Although anxiety is common in children with attention-deficit/hyperactivity disorder (ADHD), it is unclear how anxiety influences the lives of these children. This study examined the association between anxiety comorbidities and functioning by comparing children with ADHD and no, 1, or ≥2 anxiety comorbidities. Differential associations were examined by current ADHD presentation (subtype).


Children with diagnostically confirmed ADHD (N = 392; 5–13 years) were recruited via 21 pediatrician practices across Victoria, Australia. Anxiety was assessed by using the Anxiety Disorders Interview Schedule for Children—IV. Functional measures included parent-reported: quality of life (QoL; Pediatric Quality of Life Inventory 4.0), behavior and peer problems (Strengths and Difficulties Questionnaire), daily functioning (Daily Parent Rating of Evening and Morning Behavior), and school attendance. Teacher-reported behavior and peer problems (Strengths and Difficulties Questionnaire) were also examined. Linear and logistic regression controlled for ADHD severity, medication use, comorbidities, and demographic factors.

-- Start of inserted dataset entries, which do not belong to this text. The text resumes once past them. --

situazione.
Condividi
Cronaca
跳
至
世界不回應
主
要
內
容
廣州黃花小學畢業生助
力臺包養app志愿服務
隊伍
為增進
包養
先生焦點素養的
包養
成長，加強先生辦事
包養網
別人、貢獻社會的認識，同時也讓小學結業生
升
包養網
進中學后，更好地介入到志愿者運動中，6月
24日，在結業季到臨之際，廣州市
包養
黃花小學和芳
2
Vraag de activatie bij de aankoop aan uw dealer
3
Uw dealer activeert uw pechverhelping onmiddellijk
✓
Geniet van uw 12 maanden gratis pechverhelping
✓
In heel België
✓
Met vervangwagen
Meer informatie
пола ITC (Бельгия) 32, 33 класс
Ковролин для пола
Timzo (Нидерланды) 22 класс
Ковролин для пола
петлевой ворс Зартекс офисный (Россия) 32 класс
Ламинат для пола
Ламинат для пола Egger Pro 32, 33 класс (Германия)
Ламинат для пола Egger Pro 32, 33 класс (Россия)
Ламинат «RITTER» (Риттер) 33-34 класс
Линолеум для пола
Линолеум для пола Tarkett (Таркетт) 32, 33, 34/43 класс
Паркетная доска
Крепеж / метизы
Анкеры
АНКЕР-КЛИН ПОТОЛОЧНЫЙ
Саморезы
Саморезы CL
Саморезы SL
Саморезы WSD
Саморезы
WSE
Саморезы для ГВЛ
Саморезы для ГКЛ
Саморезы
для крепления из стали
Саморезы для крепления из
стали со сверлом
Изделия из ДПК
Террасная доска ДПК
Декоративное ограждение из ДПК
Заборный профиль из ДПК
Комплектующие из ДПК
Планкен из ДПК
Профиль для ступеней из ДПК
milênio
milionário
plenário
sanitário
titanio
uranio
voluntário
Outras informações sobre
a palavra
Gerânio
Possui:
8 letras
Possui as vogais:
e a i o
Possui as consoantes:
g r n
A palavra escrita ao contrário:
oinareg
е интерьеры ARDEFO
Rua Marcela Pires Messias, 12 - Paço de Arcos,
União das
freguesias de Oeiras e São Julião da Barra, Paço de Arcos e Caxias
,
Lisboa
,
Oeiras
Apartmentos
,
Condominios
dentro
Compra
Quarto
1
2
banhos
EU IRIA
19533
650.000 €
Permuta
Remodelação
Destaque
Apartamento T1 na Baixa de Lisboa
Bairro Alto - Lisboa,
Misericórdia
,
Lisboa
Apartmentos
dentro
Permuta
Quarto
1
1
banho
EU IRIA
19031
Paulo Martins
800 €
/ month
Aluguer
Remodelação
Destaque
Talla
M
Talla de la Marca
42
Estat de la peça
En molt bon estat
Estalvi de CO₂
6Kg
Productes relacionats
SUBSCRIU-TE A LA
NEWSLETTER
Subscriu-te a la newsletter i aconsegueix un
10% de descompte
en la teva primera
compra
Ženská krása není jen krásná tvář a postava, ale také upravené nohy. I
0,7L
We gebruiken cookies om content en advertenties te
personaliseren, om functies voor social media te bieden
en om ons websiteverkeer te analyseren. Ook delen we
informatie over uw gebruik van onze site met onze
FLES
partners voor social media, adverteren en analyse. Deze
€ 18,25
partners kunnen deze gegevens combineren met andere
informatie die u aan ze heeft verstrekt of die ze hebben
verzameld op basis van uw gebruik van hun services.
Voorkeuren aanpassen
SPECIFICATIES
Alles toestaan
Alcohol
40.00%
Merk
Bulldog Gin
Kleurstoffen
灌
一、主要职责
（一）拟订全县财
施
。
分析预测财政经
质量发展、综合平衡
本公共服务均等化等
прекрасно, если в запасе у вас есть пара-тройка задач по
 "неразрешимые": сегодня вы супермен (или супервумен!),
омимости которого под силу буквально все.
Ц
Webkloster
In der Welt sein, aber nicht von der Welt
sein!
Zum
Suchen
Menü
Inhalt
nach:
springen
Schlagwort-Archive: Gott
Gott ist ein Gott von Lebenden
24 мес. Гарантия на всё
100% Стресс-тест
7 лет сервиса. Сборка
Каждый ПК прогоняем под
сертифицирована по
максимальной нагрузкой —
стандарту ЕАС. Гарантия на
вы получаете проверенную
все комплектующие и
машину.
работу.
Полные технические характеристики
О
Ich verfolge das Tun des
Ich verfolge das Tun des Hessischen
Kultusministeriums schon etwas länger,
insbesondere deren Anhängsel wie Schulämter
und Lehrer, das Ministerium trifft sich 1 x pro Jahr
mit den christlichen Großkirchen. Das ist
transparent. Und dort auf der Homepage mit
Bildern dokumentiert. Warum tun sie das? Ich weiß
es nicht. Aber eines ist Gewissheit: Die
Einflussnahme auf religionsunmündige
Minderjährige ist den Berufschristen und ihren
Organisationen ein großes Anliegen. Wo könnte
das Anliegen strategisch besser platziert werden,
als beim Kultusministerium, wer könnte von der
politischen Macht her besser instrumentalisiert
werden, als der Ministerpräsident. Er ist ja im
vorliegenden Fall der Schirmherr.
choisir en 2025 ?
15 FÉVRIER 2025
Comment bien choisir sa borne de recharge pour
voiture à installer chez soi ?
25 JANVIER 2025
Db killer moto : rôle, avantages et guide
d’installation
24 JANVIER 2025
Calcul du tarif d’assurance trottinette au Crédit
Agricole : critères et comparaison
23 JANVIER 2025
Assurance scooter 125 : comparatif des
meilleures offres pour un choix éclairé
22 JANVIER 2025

Children with ≥2 anxiety comorbidities (n = 143; 39%) had poorer QoL (effect size: –0.8) and more difficulties with behavior (effect size: 0.4) and daily functioning (effect size: 0.3) than children without anxiety (n = 132; 36%). Poorer functioning was not observed for children with 1 anxiety comorbidity (n = 95; 26%). Two or more anxiety comorbidities were associated with poorer functioning for children with both ADHD-Inattentive and ADHD-Combined presentation.


Children with ADHD demonstrate poorer QoL, daily functioning and behavior when ≥2 anxiety comorbidities are present. Future research should examine whether treating anxiety in children with ADHD improves functional outcomes.